- WORK TO BE COMPLETED -
Repeat each entry below without omitting a single word.

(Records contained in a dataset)
* * * * * * * * *

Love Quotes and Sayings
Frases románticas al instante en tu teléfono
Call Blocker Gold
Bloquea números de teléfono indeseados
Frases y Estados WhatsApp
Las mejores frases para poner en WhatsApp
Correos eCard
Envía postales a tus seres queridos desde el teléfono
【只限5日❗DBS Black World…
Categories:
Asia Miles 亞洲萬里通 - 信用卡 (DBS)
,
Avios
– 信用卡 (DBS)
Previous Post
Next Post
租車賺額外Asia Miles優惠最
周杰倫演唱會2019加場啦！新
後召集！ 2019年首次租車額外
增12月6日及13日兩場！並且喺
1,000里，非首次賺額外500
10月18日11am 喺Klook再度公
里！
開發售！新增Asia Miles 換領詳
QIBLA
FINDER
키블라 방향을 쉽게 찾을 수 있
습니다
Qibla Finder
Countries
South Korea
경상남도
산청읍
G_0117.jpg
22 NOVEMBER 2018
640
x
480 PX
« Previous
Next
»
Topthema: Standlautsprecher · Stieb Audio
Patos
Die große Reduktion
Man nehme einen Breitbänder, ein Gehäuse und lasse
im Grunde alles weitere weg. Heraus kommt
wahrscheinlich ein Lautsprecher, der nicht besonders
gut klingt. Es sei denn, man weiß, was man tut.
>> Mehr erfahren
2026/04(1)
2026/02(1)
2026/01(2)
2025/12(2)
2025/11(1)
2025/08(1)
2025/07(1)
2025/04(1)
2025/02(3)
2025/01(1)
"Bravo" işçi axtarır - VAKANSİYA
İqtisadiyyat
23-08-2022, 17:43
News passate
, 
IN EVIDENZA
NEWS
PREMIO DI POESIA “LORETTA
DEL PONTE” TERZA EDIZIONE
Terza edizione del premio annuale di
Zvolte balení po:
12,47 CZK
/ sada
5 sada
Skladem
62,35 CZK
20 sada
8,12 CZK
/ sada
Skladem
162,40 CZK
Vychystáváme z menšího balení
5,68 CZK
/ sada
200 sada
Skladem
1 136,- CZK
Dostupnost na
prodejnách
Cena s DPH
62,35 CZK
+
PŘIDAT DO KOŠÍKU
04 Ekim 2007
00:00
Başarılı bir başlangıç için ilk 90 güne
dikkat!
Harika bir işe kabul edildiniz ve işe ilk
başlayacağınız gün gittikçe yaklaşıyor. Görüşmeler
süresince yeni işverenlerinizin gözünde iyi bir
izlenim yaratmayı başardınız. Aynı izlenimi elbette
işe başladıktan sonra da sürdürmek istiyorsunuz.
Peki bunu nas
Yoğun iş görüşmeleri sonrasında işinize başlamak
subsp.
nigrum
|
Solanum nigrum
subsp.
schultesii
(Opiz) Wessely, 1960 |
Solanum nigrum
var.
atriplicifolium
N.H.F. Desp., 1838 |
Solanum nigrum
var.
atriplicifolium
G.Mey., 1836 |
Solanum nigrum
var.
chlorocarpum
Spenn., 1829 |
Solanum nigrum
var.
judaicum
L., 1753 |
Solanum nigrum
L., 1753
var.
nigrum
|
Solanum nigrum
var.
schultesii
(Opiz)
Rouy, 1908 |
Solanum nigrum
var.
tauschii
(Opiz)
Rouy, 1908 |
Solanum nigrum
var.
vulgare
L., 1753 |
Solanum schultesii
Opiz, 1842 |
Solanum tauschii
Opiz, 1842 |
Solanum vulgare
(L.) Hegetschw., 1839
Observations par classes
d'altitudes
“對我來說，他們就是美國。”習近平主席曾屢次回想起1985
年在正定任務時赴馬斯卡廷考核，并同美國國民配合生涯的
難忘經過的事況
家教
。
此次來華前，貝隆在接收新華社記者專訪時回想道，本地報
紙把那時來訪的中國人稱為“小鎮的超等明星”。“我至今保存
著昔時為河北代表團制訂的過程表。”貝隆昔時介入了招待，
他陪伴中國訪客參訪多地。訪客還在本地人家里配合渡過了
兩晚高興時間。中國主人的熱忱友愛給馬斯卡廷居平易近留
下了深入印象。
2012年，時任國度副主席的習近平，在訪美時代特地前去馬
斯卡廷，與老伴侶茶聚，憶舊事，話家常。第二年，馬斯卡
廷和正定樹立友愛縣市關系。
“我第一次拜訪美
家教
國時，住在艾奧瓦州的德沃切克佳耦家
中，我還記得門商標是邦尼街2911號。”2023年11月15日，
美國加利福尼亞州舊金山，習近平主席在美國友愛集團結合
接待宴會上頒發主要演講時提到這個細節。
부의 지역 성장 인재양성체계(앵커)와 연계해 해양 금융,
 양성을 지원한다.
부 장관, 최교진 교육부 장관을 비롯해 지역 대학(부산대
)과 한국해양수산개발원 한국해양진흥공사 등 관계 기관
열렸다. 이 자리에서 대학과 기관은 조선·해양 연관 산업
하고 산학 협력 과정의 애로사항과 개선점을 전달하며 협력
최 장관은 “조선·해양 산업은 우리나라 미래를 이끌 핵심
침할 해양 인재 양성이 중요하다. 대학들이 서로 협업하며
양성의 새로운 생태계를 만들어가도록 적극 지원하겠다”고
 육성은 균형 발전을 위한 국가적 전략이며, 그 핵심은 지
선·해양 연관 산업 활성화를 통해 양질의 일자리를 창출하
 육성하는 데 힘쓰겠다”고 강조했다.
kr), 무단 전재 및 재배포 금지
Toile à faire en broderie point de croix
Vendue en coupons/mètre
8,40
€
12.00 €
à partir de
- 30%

* * * * * * * * *

- OUTPUT BELOW -
Love Quotes and Sayings
Frases románticas al instante en tu teléfono
Call Blocker Gold
Bloquea números de teléfono indeseados
Frases y Estados WhatsApp
Las mejores frases para poner en WhatsApp
Correos eCard
Envía postales a tus seres queridos desde el teléfono
【只限5日❗DBS Black World…
Categories:
Asia Miles 亞洲萬里通 - 信用卡 (DBS)
,
Avios
– 信用卡 (DBS)
Previous Post
Next Post
租車賺額外Asia Miles優惠最
周杰倫演唱會2019加場啦！新
後召集！ 2019年首次租車額外
增12月6日及13日兩場！並且喺
1,000里，非首次賺額外500
10月18日11am 喺Klook再度公
里！
開發售！新增Asia Miles 換領詳
QIBLA
FINDER
키블라 방향을 쉽게 찾을 수 있
습니다
Qibla Finder
Countries
South Korea
경상남도
산청읍
G_0117.jpg
22 NOVEMBER 2018
640
x
480 PX
« Previous
Next
»
Topthema: Standlautsprecher · Stieb Audio
Patos
Die große Reduktion
Man nehme einen Breitbänder, ein Gehäuse und lasse
im Grunde alles weitere weg. Heraus kommt
wahrscheinlich ein Lautsprecher, der nicht besonders
gut klingt. Es sei denn, man weiß, was man tut.
>> Mehr erfahren
2026/04(1)
2026/02(1)
2026/01(2)
2025/12(2)
2025/11(1)
2025/08(1)
2025/07(1)
2025/04(1)
2025/02(3)
2025/01(1)
"Bravo" işçi axtarır - VAKANSİYA
İqtisadiyyat
23-08-2022, 17:43
News passate
, 
IN EVIDENZA
NEWS
PREMIO DI POESIA “LORETTA
DEL PONTE” TERZA EDIZIONE
Terza edizione del premio annuale di
Zvolte balení po:
12,47 CZK
/ sada
5 sada
Skladem
62,35 CZK
20 sada
8,12 CZK
/ sada
Skladem
162,40 CZK
Vychystáváme z menšího balení
5,68 CZK
/ sada
200 sada
Skladem
1 136,- CZK
Dostupnost na
prodejnách
Cena s DPH
62,35 CZK
+
PŘIDAT DO KOŠÍKU
04 Ekim 2007
00:00
Başarılı bir başlangıç için ilk 90 güne
dikkat!
Harika bir işe kabul edildiniz ve işe ilk
başlayacağınız gün gittikçe yaklaşıyor. Görüşmeler
süresince yeni işverenlerinizin gözünde iyi bir
izlenim yaratmayı başardınız. Aynı izlenimi elbette
işe başladıktan sonra da sürdürmek istiyorsunuz.
Peki bunu nas
Yoğun iş görüşmeleri sonrasında işinize başlamak
subsp.
nigrum
|
Solanum nigrum
subsp.
schultesii
(Opiz) Wessely, 1960 |
Solanum nigrum
var.
atriplicifolium
N.H.F. Desp., 1838 |
Solanum nigrum
var.
atriplicifolium
G.Mey., 1836 |
Solanum nigrum
var.
chlorocarpum
Spenn., 1829 |
Solanum nigrum
var.
judaicum
L., 1753 |
Solanum nigrum
L., 1753
var.
nigrum
|
Solanum nigrum
var.
schultesii
(Opiz)
Rouy, 1908 |
Solanum nigrum
var.
tauschii
(Opiz)
Rouy, 1908 |
Solanum nigrum
var.
vulgare
L., 1753 |
Solanum schultesii
Opiz, 1842 |
Solanum tauschii
Opiz, 1842 |
Solanum vulgare
(L.) Hegetschw., 1839
Observations par classes
d'altitudes
“對我來說，他們就是美國。”習近平主席曾屢次回想起1985
年在正定任務時赴馬斯卡廷考核，并同美國國民配合生涯的
難忘經過的事況
家教
。
此次來華前，貝隆在接收新華社記者專訪時回想道，本地報
紙把那時來訪的中國人稱為“小鎮的超等明星”。“我至今保存
著昔時為河北代表團制訂的過程表。”貝隆昔時介入了招待，
他陪伴中國訪客參訪多地。訪客還在本地人家里配合渡過了
兩晚高興時間。中國主人的熱忱友愛給馬斯卡廷居平易近留
下了深入印象。
2012年，時任國度副主席的習近平，在訪美時代特地前去馬
斯卡廷，與老伴侶茶聚，憶舊事，話家常。第二年，馬斯卡
廷和正定樹立友愛縣市關系。
“我第一次拜訪美
家教
國時，住在艾奧瓦州的德沃切克佳耦家
中，我還記得門商標是邦尼街2911號。”2023年11月15日，
美國加利福尼亞州舊金山，習近平主席在美國友愛集團結合
接待宴會上頒發主要演講時提到這個細節。
부의 지역 성장 인재양성체계(앵커)와 연계해 해양 금융,
 양성을 지원한다.
부 장관, 최교진 교육부 장관을 비롯해 지역 대학(부산대
)과 한국해양수산개발원 한국해양진흥공사 등 관계 기관
열렸다. 이 자리에서 대학과 기관은 조선·해양 연관 산업
하고 산학 협력 과정의 애로사항과 개선점을 전달하며 협력
최 장관은 “조선·해양 산업은 우리나라 미래를 이끌 핵심
침할 해양 인재 양성이 중요하다. 대학들이 서로 협업하며
양성의 새로운 생태계를 만들어가도록 적극 지원하겠다”고
 육성은 균형 발전을 위한 국가적 전략이며, 그 핵심은 지
선·해양 연관 산업 활성화를 통해 양질의 일자리를 창출하
 육성하는 데 힘쓰겠다”고 강조했다.
kr), 무단 전재 및 재배포 금지
Toile à faire en broderie point de croix
Vendue en coupons/mètre
8,40
€
12.00 €
à partir de
- 30%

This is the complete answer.